**Task description**: Which lines run from the one containing "r de notre projet." to the end of the entries? Quote them exactly, and nothing else.

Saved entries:
□ □ □

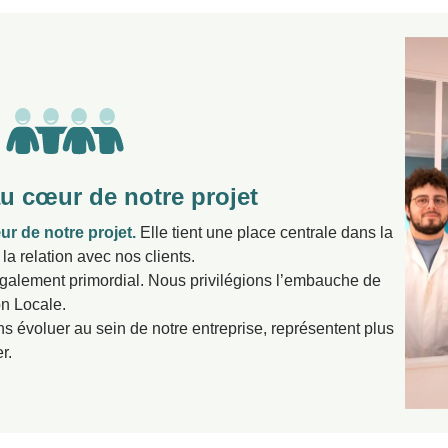
u cœur de notre projet
r de notre projet.
Elle tient une place centrale dans la
a relation avec nos clients.
également primordial. Nous privilégions l’embauche de
on Locale.
s évoluer au sein de notre entreprise, représentent plus
r.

□ □ □

**Expected answer**:
r de notre projet.
Elle tient une place centrale dans la
a relation avec nos clients.
également primordial. Nous privilégions l’embauche de
on Locale.
s évoluer au sein de notre entreprise, représentent plus
r.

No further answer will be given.